**Input records:**
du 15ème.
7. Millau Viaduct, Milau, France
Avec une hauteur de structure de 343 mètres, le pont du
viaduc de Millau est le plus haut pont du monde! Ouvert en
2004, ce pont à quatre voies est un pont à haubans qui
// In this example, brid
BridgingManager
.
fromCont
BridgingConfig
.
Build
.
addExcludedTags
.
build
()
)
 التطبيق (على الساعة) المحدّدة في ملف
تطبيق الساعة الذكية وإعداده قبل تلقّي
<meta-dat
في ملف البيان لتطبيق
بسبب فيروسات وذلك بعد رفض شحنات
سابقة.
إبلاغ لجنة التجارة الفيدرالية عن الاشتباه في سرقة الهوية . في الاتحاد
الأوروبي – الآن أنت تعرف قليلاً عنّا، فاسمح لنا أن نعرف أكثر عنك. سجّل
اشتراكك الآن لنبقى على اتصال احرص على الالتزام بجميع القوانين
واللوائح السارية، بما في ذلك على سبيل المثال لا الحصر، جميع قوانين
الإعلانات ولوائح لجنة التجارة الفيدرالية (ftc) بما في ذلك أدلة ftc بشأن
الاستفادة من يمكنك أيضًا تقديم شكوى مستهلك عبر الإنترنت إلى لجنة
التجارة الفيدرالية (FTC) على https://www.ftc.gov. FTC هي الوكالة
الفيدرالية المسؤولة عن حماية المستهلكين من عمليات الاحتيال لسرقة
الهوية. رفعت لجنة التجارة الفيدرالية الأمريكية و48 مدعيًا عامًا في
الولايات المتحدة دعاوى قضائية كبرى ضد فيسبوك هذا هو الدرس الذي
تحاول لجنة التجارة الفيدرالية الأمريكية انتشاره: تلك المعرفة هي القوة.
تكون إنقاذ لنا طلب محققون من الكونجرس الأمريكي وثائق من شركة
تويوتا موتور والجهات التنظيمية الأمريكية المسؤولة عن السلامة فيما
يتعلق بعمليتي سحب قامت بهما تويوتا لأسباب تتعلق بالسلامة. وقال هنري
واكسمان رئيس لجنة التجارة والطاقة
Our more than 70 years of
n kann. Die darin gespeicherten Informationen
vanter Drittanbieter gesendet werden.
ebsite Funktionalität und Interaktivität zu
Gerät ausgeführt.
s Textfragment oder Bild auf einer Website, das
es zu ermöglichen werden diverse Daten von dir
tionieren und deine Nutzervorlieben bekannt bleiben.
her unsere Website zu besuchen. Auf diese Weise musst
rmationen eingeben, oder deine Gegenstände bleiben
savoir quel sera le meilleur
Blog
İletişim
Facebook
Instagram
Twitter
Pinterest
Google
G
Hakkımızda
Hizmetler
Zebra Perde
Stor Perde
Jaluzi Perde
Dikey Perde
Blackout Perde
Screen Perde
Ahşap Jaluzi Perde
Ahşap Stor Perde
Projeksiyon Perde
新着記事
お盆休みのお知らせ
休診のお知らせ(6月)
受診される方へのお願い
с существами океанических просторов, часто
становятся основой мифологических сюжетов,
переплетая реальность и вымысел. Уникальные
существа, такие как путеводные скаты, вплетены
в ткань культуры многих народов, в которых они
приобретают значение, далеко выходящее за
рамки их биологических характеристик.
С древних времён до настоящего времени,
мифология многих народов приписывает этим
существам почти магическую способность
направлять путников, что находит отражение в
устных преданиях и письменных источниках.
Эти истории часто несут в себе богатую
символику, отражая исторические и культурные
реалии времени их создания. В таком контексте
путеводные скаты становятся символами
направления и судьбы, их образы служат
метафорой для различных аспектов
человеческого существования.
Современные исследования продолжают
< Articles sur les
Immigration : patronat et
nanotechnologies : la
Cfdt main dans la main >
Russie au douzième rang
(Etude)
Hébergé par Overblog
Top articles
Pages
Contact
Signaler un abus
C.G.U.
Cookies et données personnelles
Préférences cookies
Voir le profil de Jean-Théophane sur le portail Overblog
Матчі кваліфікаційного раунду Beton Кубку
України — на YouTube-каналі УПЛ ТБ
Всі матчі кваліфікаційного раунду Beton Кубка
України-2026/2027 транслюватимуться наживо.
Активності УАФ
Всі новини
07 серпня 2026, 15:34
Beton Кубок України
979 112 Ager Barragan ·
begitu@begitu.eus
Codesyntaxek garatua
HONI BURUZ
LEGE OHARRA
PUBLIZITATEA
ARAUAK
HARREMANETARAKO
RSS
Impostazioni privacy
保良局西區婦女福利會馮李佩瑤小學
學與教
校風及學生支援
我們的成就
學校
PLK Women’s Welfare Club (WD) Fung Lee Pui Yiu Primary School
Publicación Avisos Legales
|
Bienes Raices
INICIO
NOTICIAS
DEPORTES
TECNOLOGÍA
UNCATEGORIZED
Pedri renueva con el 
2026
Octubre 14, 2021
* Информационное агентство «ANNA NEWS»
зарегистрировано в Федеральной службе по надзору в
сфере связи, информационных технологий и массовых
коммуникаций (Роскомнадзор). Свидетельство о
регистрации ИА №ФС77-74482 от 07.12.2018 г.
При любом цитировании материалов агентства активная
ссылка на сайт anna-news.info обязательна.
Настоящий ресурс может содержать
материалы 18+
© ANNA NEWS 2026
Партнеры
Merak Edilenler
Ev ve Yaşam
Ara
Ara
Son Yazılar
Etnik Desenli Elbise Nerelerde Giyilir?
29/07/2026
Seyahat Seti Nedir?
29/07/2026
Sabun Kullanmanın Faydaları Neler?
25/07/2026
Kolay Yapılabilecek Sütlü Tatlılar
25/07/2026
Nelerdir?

**Requirement:**
Your reply must contain exactly the lines from the first line of the data through the line holding "الفيدرالية المسؤولة عن", and nothing more.

**Output of the task:**
du 15ème.
7. Millau Viaduct, Milau, France
Avec une hauteur de structure de 343 mètres, le pont du
viaduc de Millau est le plus haut pont du monde! Ouvert en
2004, ce pont à quatre voies est un pont à haubans qui
// In this example, brid
BridgingManager
.
fromCont
BridgingConfig
.
Build
.
addExcludedTags
.
build
()
)
 التطبيق (على الساعة) المحدّدة في ملف
تطبيق الساعة الذكية وإعداده قبل تلقّي
<meta-dat
في ملف البيان لتطبيق
بسبب فيروسات وذلك بعد رفض شحنات
سابقة.
إبلاغ لجنة التجارة الفيدرالية عن الاشتباه في سرقة الهوية . في الاتحاد
الأوروبي – الآن أنت تعرف قليلاً عنّا، فاسمح لنا أن نعرف أكثر عنك. سجّل
اشتراكك الآن لنبقى على اتصال احرص على الالتزام بجميع القوانين
واللوائح السارية، بما في ذلك على سبيل المثال لا الحصر، جميع قوانين
الإعلانات ولوائح لجنة التجارة الفيدرالية (ftc) بما في ذلك أدلة ftc بشأن
الاستفادة من يمكنك أيضًا تقديم شكوى مستهلك عبر الإنترنت إلى لجنة
التجارة الفيدرالية (FTC) على https://www.ftc.gov. FTC هي الوكالة
الفيدرالية المسؤولة عن حماية المستهلكين من عمليات الاحتيال لسرقة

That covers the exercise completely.